#### WHAT TO DO:
Lines from the one with "Enumerate the UI" through the end of the records, and no others, are what the answer should contain, copied exactly; please keep pictures out.

[Page layout parsing data]

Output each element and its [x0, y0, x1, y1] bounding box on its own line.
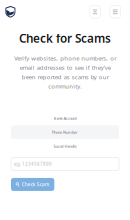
button[interactable]: Social Handle [11, 139, 119, 153]
button[interactable]: Bank Account [11, 111, 119, 125]
button[interactable]: Check Scam [11, 178, 54, 191]
staticText: Phone Number [52, 130, 78, 135]
button[interactable]: Filters [90, 6, 100, 18]
staticText: Verify websites, phone numbers, or email… [14, 54, 116, 90]
staticText: e.g. 1234567890 [14, 161, 52, 167]
button[interactable]: Menu [110, 6, 120, 18]
staticText: Social Handle [54, 144, 76, 149]
staticText: Check Scam [22, 181, 50, 188]
button[interactable]: Phone Number [11, 125, 119, 139]
staticText: Bank Account [54, 116, 76, 121]
staticText: Check for Scams [19, 30, 111, 46]
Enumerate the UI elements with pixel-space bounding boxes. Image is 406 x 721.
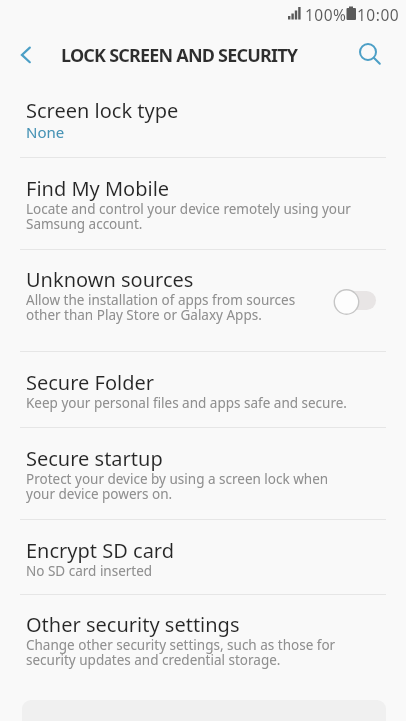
staticText: Protect your device by using a screen lo… <box>26 470 329 503</box>
staticText: 100% <box>305 4 347 25</box>
staticText: Change other security settings, such as … <box>26 636 336 669</box>
staticText: Unknown sources <box>26 266 194 293</box>
button[interactable]: Find My Mobile <box>0 158 406 250</box>
staticText: Keep your personal files and apps safe a… <box>26 394 347 412</box>
button[interactable]: Other security settings <box>0 594 406 686</box>
button[interactable]: Secure startup <box>0 428 406 520</box>
button[interactable] <box>352 38 396 72</box>
staticText: Encrypt SD card <box>26 537 175 564</box>
button[interactable]: Screen lock type <box>0 80 406 158</box>
staticText: Secure startup <box>26 445 163 472</box>
staticText: None <box>26 122 65 142</box>
button[interactable] <box>332 288 378 316</box>
button[interactable] <box>8 40 44 70</box>
staticText: Secure Folder <box>26 369 155 396</box>
staticText: Allow the installation of apps from sour… <box>26 291 296 324</box>
button[interactable]: Encrypt SD card <box>0 520 406 595</box>
staticText: 10:00 <box>357 4 400 25</box>
staticText: Screen lock type <box>26 97 179 124</box>
staticText: Locate and control your device remotely … <box>26 200 351 233</box>
staticText: Other security settings <box>26 611 240 638</box>
staticText: No SD card inserted <box>26 562 153 580</box>
staticText: LOCK SCREEN AND SECURITY <box>61 43 298 68</box>
button[interactable]: Unknown sources <box>0 249 406 352</box>
staticText: Find My Mobile <box>26 175 170 202</box>
button[interactable]: Secure Folder <box>0 352 406 428</box>
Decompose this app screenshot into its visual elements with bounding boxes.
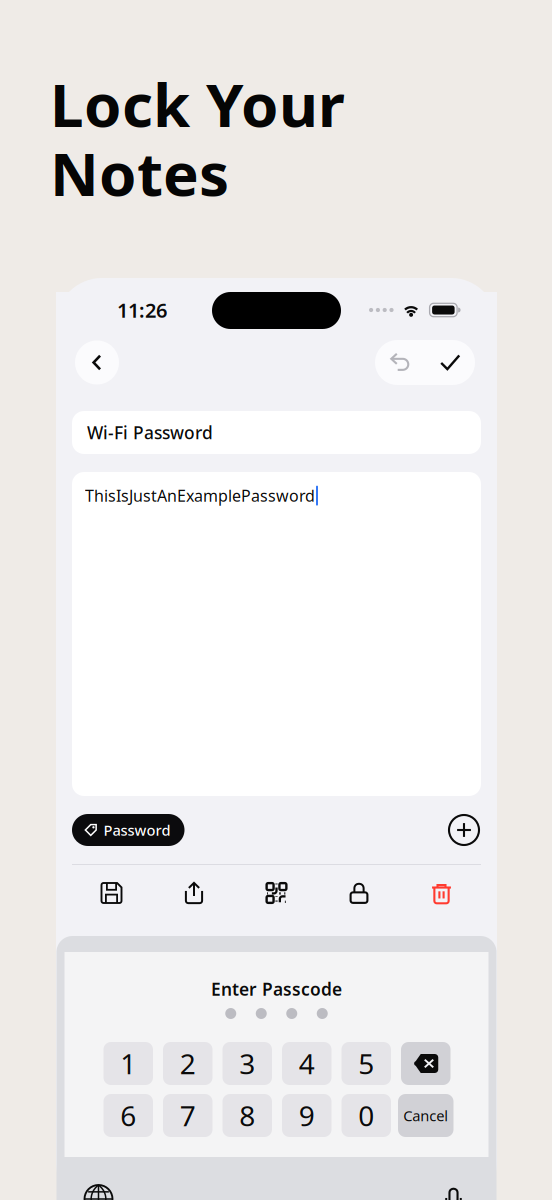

#### ANSWER TO THIS PROBLEM:
Enumerate the UI elements with pixel-space bounding boxes. Image is 406 x 721.
staticText: Protect your device by using a screen lo… <box>26 470 329 503</box>
staticText: 100% <box>305 4 347 25</box>
staticText: Change other security settings, such as … <box>26 636 336 669</box>
staticText: Unknown sources <box>26 266 194 293</box>
button[interactable]: Find My Mobile <box>0 158 406 250</box>
staticText: Keep your personal files and apps safe a… <box>26 394 347 412</box>
button[interactable]: Other security settings <box>0 594 406 686</box>
button[interactable]: Secure startup <box>0 428 406 520</box>
button[interactable] <box>352 38 396 72</box>
staticText: Encrypt SD card <box>26 537 175 564</box>
button[interactable]: Screen lock type <box>0 80 406 158</box>
staticText: Secure startup <box>26 445 163 472</box>
staticText: None <box>26 122 65 142</box>
button[interactable] <box>332 288 378 316</box>
button[interactable] <box>8 40 44 70</box>
staticText: Secure Folder <box>26 369 155 396</box>
staticText: Allow the installation of apps from sour… <box>26 291 296 324</box>
button[interactable]: Encrypt SD card <box>0 520 406 595</box>
staticText: 10:00 <box>357 4 400 25</box>
staticText: Screen lock type <box>26 97 179 124</box>
staticText: Locate and control your device remotely … <box>26 200 351 233</box>
staticText: Other security settings <box>26 611 240 638</box>
staticText: No SD card inserted <box>26 562 153 580</box>
staticText: LOCK SCREEN AND SECURITY <box>61 43 298 68</box>
button[interactable]: Unknown sources <box>0 249 406 352</box>
staticText: Find My Mobile <box>26 175 170 202</box>
button[interactable]: Secure Folder <box>0 352 406 428</box>
Decompose this app screenshot into its visual elements with bounding boxes.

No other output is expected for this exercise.